WHAT IS NEEDED. Filter the entries for the word "will". Copy each line that has it.

EXTRACTED MATERIAL.
►
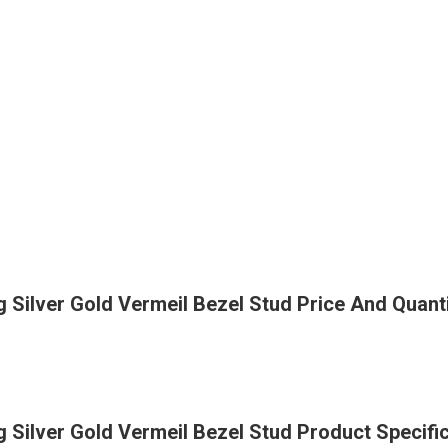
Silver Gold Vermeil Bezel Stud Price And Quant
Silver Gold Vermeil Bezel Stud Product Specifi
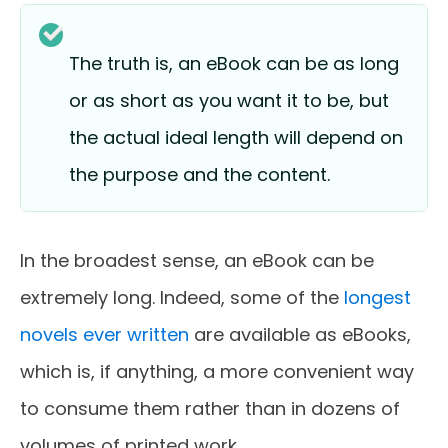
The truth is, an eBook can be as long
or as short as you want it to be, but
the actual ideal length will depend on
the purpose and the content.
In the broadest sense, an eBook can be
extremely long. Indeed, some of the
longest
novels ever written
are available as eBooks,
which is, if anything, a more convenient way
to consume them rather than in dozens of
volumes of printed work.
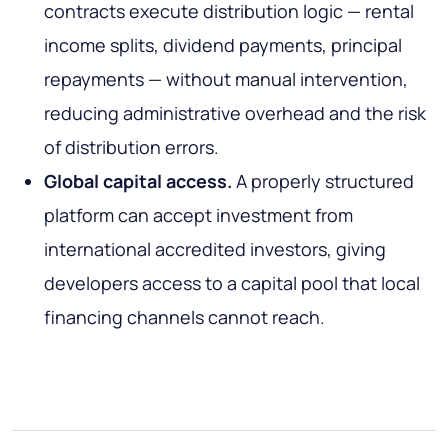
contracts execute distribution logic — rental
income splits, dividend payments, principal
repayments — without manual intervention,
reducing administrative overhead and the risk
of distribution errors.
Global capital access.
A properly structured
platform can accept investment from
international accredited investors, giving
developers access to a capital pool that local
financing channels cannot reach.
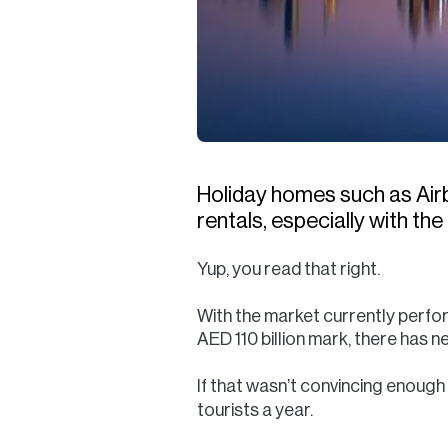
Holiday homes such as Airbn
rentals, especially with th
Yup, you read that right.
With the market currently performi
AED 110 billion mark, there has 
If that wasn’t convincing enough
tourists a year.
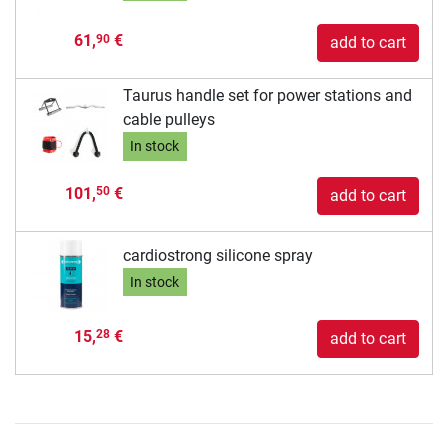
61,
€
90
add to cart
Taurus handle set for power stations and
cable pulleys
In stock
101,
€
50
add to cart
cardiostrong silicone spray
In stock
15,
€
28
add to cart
◄
►
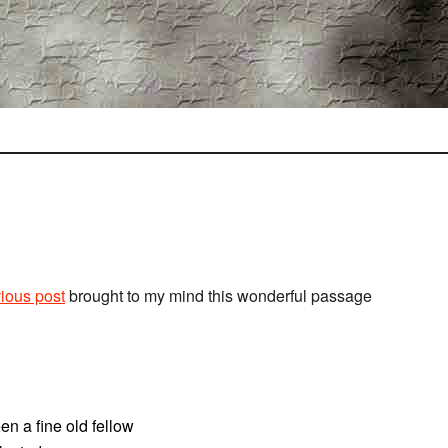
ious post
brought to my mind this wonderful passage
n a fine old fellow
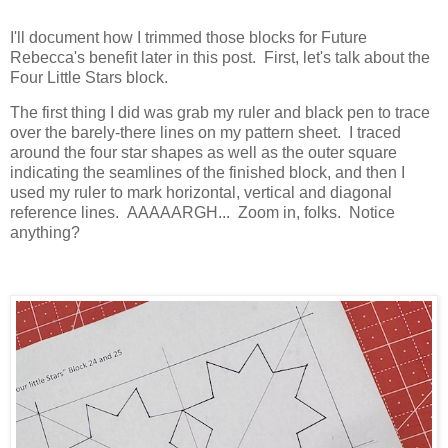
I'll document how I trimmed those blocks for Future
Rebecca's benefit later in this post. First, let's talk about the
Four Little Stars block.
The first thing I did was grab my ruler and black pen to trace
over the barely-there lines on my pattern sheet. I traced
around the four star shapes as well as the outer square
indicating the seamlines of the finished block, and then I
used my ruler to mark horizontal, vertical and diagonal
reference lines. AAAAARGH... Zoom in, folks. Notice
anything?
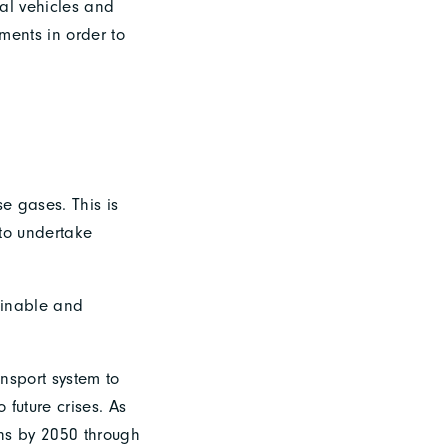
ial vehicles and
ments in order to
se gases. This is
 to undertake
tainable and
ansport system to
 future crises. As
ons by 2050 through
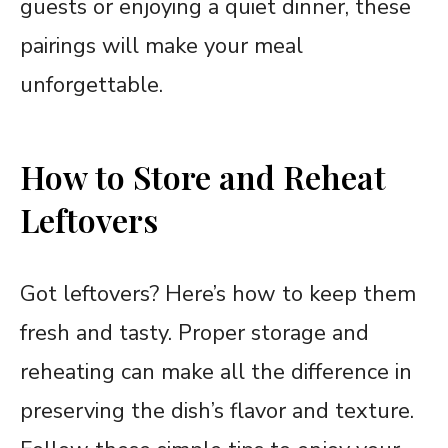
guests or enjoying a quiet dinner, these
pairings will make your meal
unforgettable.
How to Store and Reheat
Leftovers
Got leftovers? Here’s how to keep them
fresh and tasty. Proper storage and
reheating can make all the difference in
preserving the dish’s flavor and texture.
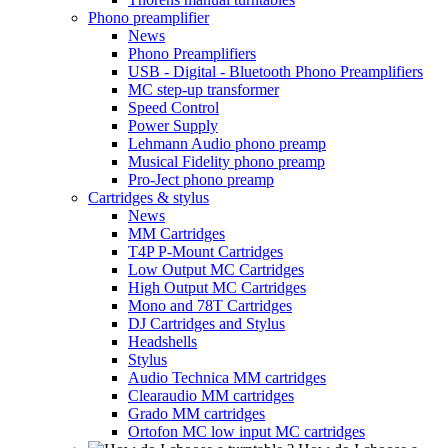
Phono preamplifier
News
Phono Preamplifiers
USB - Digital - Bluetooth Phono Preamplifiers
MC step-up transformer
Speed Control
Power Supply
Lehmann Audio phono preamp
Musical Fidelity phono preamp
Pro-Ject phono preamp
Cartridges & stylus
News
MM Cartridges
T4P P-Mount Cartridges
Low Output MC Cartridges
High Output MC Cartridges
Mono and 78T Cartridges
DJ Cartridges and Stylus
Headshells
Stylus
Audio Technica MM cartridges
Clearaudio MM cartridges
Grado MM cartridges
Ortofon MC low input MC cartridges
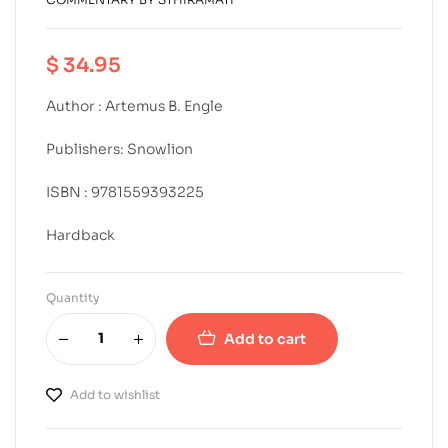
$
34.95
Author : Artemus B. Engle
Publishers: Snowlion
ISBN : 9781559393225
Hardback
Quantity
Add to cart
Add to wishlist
◄
►
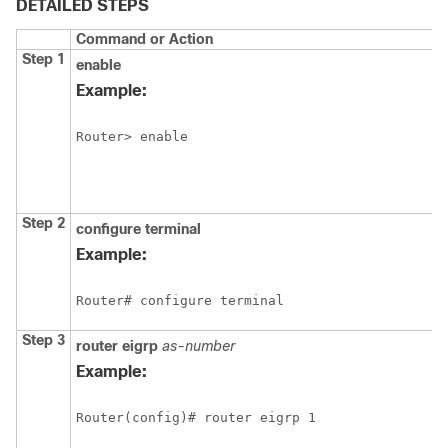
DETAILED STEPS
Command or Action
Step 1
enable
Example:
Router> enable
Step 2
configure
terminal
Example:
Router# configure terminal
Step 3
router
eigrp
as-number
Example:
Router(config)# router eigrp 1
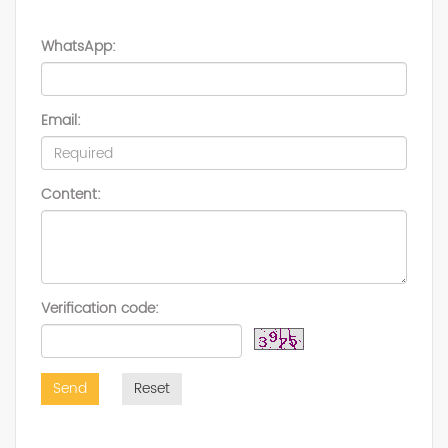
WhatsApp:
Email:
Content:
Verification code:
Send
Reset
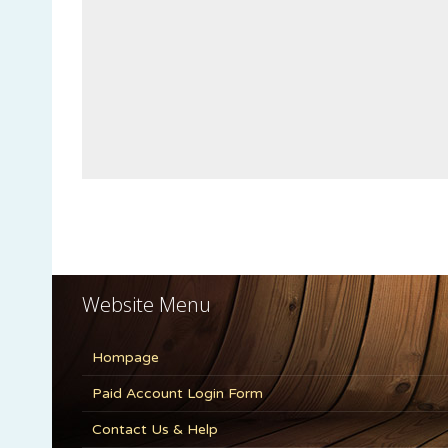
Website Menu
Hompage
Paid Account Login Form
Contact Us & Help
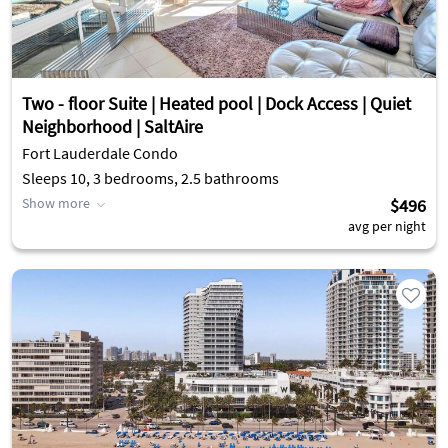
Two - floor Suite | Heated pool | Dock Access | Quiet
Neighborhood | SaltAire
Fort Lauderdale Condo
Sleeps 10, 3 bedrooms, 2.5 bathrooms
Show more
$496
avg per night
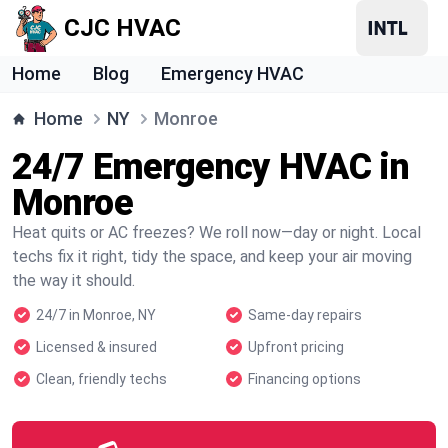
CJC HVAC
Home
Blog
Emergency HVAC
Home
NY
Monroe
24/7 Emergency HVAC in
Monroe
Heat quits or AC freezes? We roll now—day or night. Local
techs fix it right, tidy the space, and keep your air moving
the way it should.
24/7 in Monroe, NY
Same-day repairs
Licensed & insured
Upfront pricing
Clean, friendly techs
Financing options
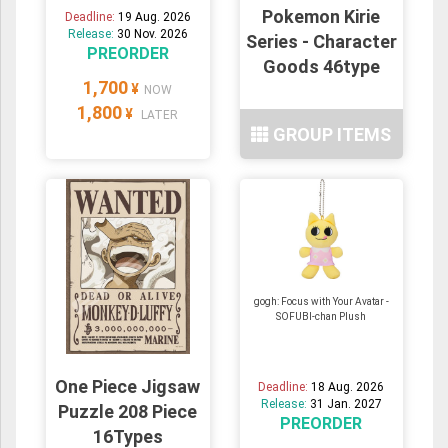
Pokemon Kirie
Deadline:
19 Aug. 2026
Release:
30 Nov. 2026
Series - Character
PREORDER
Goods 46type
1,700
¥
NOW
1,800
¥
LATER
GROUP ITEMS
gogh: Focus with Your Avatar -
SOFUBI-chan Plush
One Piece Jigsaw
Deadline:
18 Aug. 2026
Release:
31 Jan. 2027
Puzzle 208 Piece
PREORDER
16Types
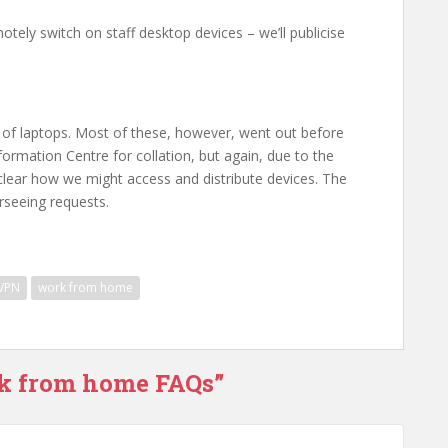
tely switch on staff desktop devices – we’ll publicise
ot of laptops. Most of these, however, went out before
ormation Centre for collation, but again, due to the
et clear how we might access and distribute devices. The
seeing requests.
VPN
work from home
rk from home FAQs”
◄
SOLUTION TO THIS TASK.
the actual ideal length will depend on
pairings will make your meal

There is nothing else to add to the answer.